For a short time (I wonder how short?) there was a bipartisan stand at the Federal level on some important issues although of someone wrote in CIS Policy that the Labor party only wanted better economic performance to fund their Big Government agenda.
After some heroic policy development in opposition, led by the likes of John Hyde (not in the House at the time of course) the Coalition went to the polls in 1993 with the best policy platform that we will ever see (and possibly most inept leader as well, going a bridge too far with the GST which Keating had once wanted to implement).
That was the election when I first realised the incredible depth and passion of anti-Coalition sentiment in the media at large, and so the Coalition lost the unlosable election. In the aftermath the party walked away from the policies that they worked so hard to develop, as though they had got it wrong and not the electorate. Obviously they had to regroup, but not at the expense of trashing the work they did to develop good policy. (The same thing happened with WorkChoices, which was buried the day after the election, instead of pointing out the way it worked and the dishonest way that it was trashed by the rusted-on Labor supporters in the commentariat.)
At that point in 1993 it looked as though there would never be another conservative government in our lifetime but Keating turned his back on the Labor base and that was just enough to get Howard over the line more than once.
Going back to the ’80s and ’90s which was the starting point for this meditation, looking through my press cuttings from the time, it is amazing to see the passionate resistance mobilized on both sides of politics against the dreaded New Right of the free enterprise movement. A battle had to be fought in the IPA to convert the old guard of protectionists.
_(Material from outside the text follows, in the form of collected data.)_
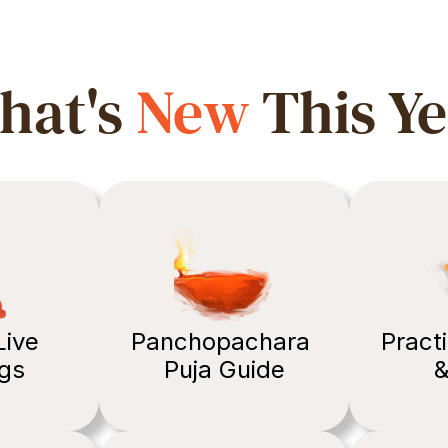
at's 
New
 This Y
ive 
Panchopachara 
Practi
gs 
Puja Guide
&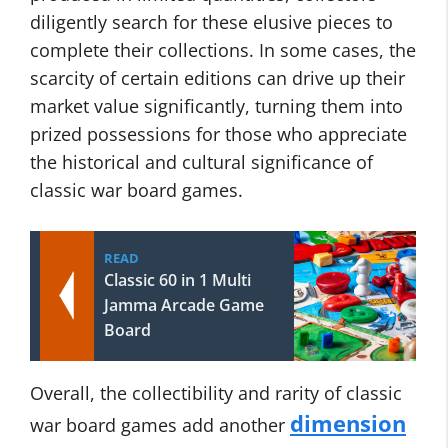
diligently search for these elusive pieces to
complete their collections. In some cases, the
scarcity of certain editions can drive up their
market value significantly, turning them into
prized possessions for those who appreciate
the historical and cultural significance of
classic war board games.
READ
Classic 60 in 1 Multi
Jamma Arcade Game
Board
Overall, the collectibility and rarity of classic
dimension
war board games add another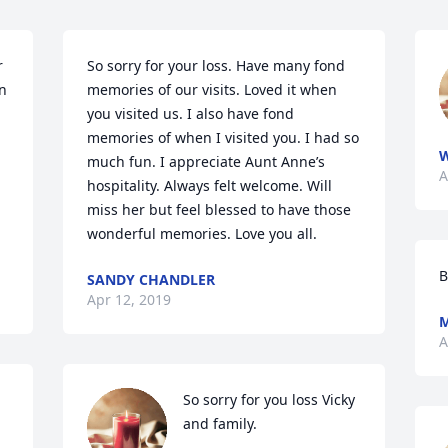
 
So sorry for your loss. Have many fond 
n 
memories of our visits. Loved it when 
you visited us. I also have fond 
memories of when I visited you. I had so 
W
much fun. I appreciate Aunt Anne’s 
A
hospitality. Always felt welcome. Will 
miss her but feel blessed to have those 
wonderful memories. Love you all.
B
SANDY CHANDLER
Apr 12, 2019
M
A
So sorry for you loss Vicky 
and family.
 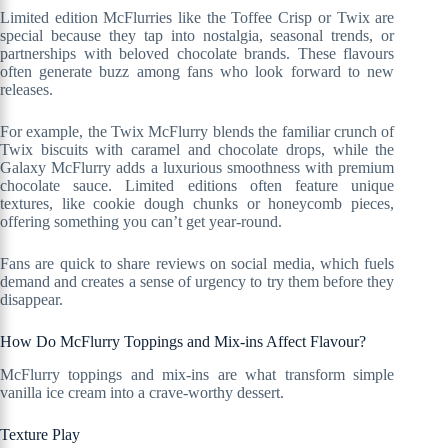
Limited edition McFlurries like the Toffee Crisp or Twix are
special because they tap into nostalgia, seasonal trends, or
partnerships with beloved chocolate brands. These flavours
often generate buzz among fans who look forward to new
releases.
For example, the Twix McFlurry blends the familiar crunch of
Twix biscuits with caramel and chocolate drops, while the
Galaxy McFlurry adds a luxurious smoothness with premium
chocolate sauce. Limited editions often feature unique
textures, like cookie dough chunks or honeycomb pieces,
offering something you can’t get year-round.
Fans are quick to share reviews on social media, which fuels
demand and creates a sense of urgency to try them before they
disappear.
How Do McFlurry Toppings and Mix-ins Affect Flavour?
McFlurry toppings and mix-ins are what transform simple
vanilla ice cream into a crave-worthy dessert.
Texture Play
I wrote at the time that four groups of people confuse the issues. These are the ‘do nothing free marketeers’, the conservatives, the ‘dries’ in the Labor Party and the socialist intellectuals. Malcom Fraser and Joh Bjelke Petersen are examples of ‘do nothings’ who mouth the slogans of free enterprise but in fact do not open up markets or dismantle controls and regulations. Hence rationalism is discredited before it is even tried. The conservatives do not even pretend to support free markets though they claim to oppose socialism, often while they support de facto socialist policies (i.e. the old rural socialists of the Country Party). The Labor dries share many aims of their Liberal counterparts but they are obliged to be especially severe on the ‘New Right’ to deflect criticism from the Left of their own party. And the intellectuals of the Left are so blinkered by their ideological assumptions that they have not started to grasp what Hayek and the market liberals are talking about. I could tongue in cheek throw in an extra group, the Randoids who I sometimes describe as speedbumps on the road to serfdom because they might put their bodies on the line to defend freedom they will not explain the benefits of free trade and markets in language that the median or even the average voter can understand.
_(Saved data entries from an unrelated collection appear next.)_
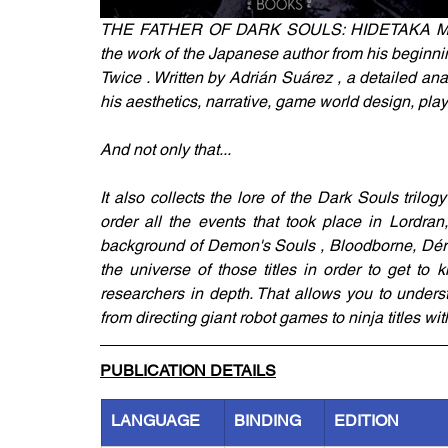
THE FATHER OF DARK SOULS: HIDETAKA MIYA
the work of the Japanese author from his beginni
Twice . Written by Adrián Suárez , a detailed analy
his aesthetics, narrative, game world design, p
And not only that...
It also collects the lore of the Dark Souls trilog
order all the events that took place in Lordran
background of Demon's Souls , Bloodborne, Dérac
the universe of those titles in order to get t
researchers in depth. That allows you to understa
from directing giant robot games to ninja titles w
PUBLICATION DETAILS
LANGUAGE
BINDING
EDITION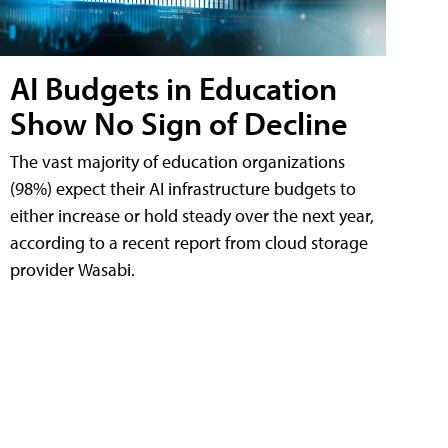
AI Budgets in Education
Show No Sign of Decline
The vast majority of education organizations
(98%) expect their AI infrastructure budgets to
either increase or hold steady over the next year,
according to a recent report from cloud storage
provider Wasabi.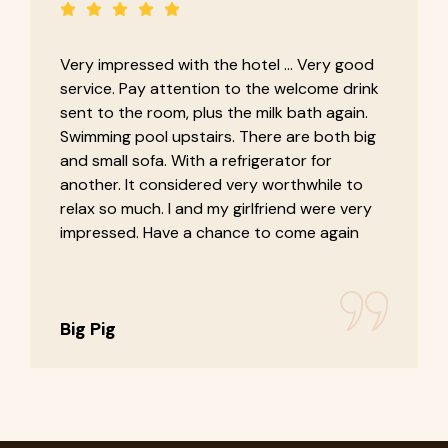
Very impressed with the hotel ... Very good
service. Pay attention to the welcome drink
sent to the room, plus the milk bath again.
Swimming pool upstairs. There are both big
and small sofa. With a refrigerator for
another. It considered very worthwhile to
relax so much. I and my girlfriend were very
impressed. Have a chance to come again
Big Pig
The point is that the people in the street were not getting a straight feed on economic rationalism from any party or influential group even while the Hawake/Keating government was doing some of it. I was particularly interested to see the attacks on economic rationalists from members of the Hawke Cabinet who would have known better. And the NSW swing against Labor in 1988 was a big pointer although I don’t think it was picked up that way at the time.
The bottom line is that we don’t need to be surprised that the Labor party stopped doing economic rationalism, we just need to be amazed that they ever did it. Much the same can be said for the other lot.